After a girl turns 18, she can manage her SSY account by submitting all the required documents to the post office/bank where she has her account.
If the girl is above 18 years of age or after she passes 10th, up to 50% of the money can be withdrawn from the account for further studies. The money can be received all at once or in installments. Money can be taken only once in a year and in installments for a maximum of five years.
Premature closure of SSY account
After attaining the age of 18 years, the SSY account can be closed prematurely by the girl child for marriage expenses. However, apart from this, the account can be closed and the related amount can be withdrawn in some special circumstances:
Sudden death of the account holder: If the girl child registered in the scheme unfortunately dies, the parents or legal guardian can withdraw the amount and interest deposited in the account
Are. This amount will be immediately deposited in the nominee’s account. Additionally, the parents or legal guardian will have to submit documents related to the death of the account holder which should be verified by the concerned authorities.

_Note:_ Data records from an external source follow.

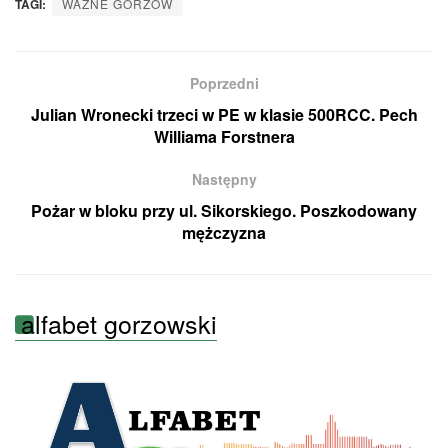
TAGI:
WAŻNE GORZÓW
Poprzedni
Julian Wronecki trzeci w PE w klasie 500RCC. Pech
Williama Forstnera
Następny
Pożar w bloku przy ul. Sikorskiego. Poszkodowany
mężczyzna
alfabet gorzowski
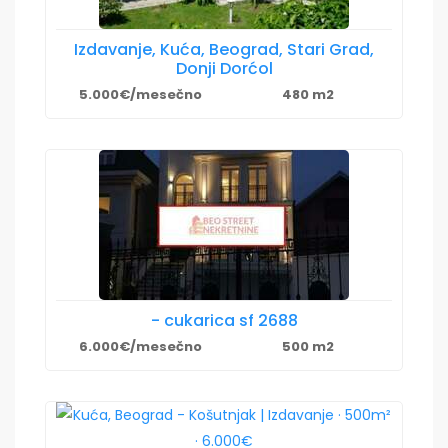
Izdavanje, Kuća, Beograd, Stari Grad,
Donji Dorćol
5.000€/mesečno
480 m2
- cukarica sf 2688
6.000€/mesečno
500 m2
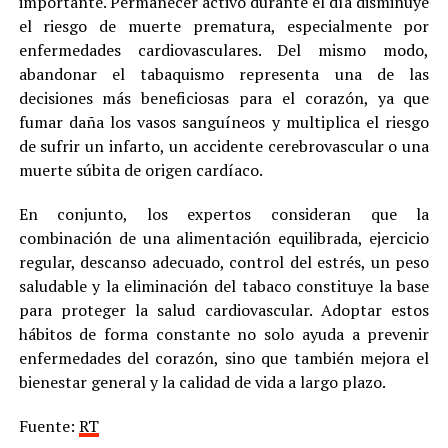
importante. Permanecer activo durante el día disminuye
el riesgo de muerte prematura, especialmente por
enfermedades cardiovasculares. Del mismo modo,
abandonar el tabaquismo representa una de las
decisiones más beneficiosas para el corazón, ya que
fumar daña los vasos sanguíneos y multiplica el riesgo
de sufrir un infarto, un accidente cerebrovascular o una
muerte súbita de origen cardíaco.
En conjunto, los expertos consideran que la
combinación de una alimentación equilibrada, ejercicio
regular, descanso adecuado, control del estrés, un peso
saludable y la eliminación del tabaco constituye la base
para proteger la salud cardiovascular. Adoptar estos
hábitos de forma constante no solo ayuda a prevenir
enfermedades del corazón, sino que también mejora el
bienestar general y la calidad de vida a largo plazo.
Fuente:
RT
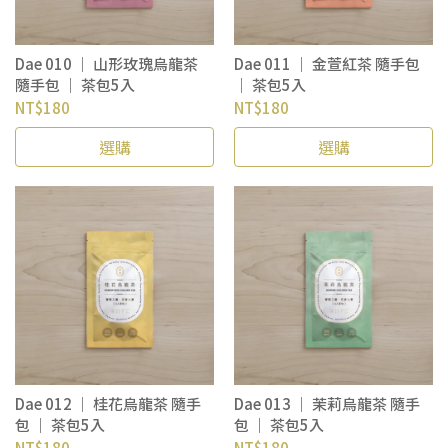
Dae 010 ｜ 山形玫瑰烏龍茶
Dae 011 ｜ 金萱紅茶 隨手包
隨手包 ｜ 茶包5入
｜ 茶包5入
NT$180
NT$180
選購
選購
Dae 012 ｜ 桂花烏龍茶 隨手
Dae 013 ｜ 茉莉烏龍茶 隨手
包 ｜ 茶包5入
包 ｜ 茶包5入
NT$180
NT$180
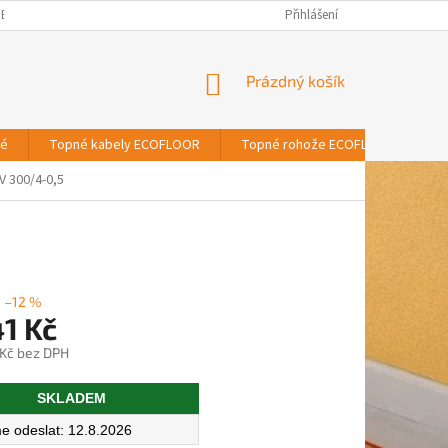
BNÍCH ÚDAJŮ
Přihlášení
NÁKUPNÍ
Prázdný košík
KOŠÍK
vé
Topné kabely ECOFLOOR
Topné rohože ECOFLOOR
T
 300/4-0,5
–12 %
1 Kč
 Kč bez DPH
SKLADEM
12.8.2026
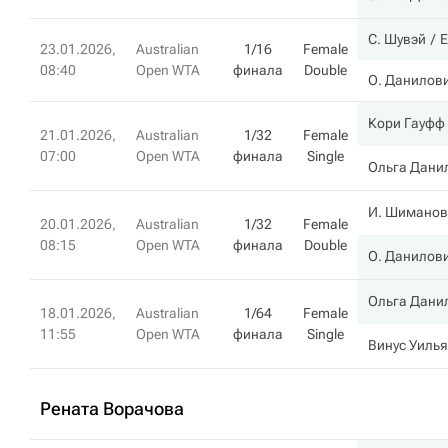
С. Шувэй
Е
23.01.2026,
Australian
1/16
Female
08:40
Open WTA
финала
Double
О. Данилов
Кори Гауфф
21.01.2026,
Australian
1/32
Female
07:00
Open WTA
финала
Single
Ольга Дани
И. Шиманов
20.01.2026,
Australian
1/32
Female
08:15
Open WTA
финала
Double
О. Данилов
Ольга Дани
18.01.2026,
Australian
1/64
Female
11:55
Open WTA
финала
Single
Винус Уиль
Рената Ворачова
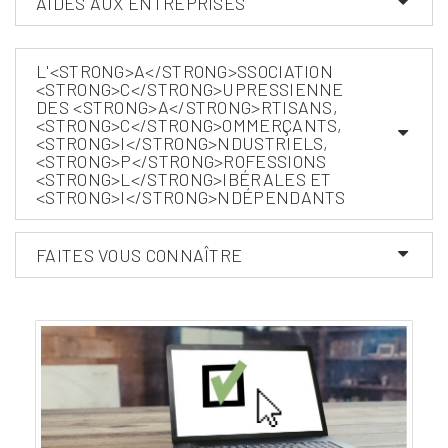
AIDES AUX ENTREPRISES
L'<STRONG>A</STRONG>SSOCIATION
<STRONG>C</STRONG>UPRESSIENNE
DES <STRONG>A</STRONG>RTISANS,
<STRONG>C</STRONG>OMMERÇANTS,
<STRONG>I</STRONG>NDUSTRIELS,
<STRONG>P</STRONG>ROFESSIONS
<STRONG>L</STRONG>IBÉRALES ET
<STRONG>I</STRONG>NDÉPENDANTS
FAITES VOUS CONNAÎTRE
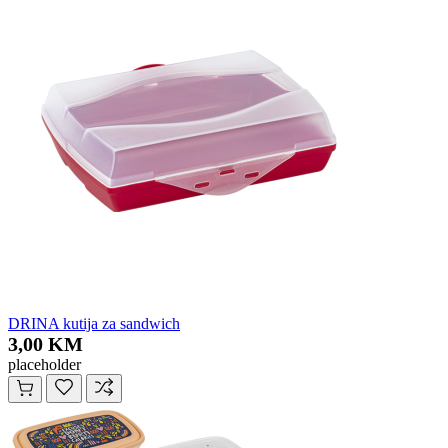
DRINA kutija za sandwich
3,00 KM
placeholder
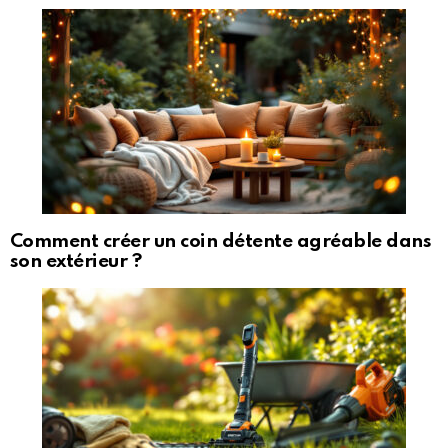
Comment créer un coin détente agréable dans
son extérieur ?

Inability to continue the account: Sukanya Samriddhi Account can be closed prematurely if there is any direction from the Central Government that the investor is not eligible to invest in the account. If the depositor is facing any kind of financial difficulty due to investment in the account, it can be closed. Apart from this, it is necessary to take permission from the concerned authorities to close the account.
It should be noted that the account will be closed under Sukanya Samriddhi Yojana only in special cases like medical emergency.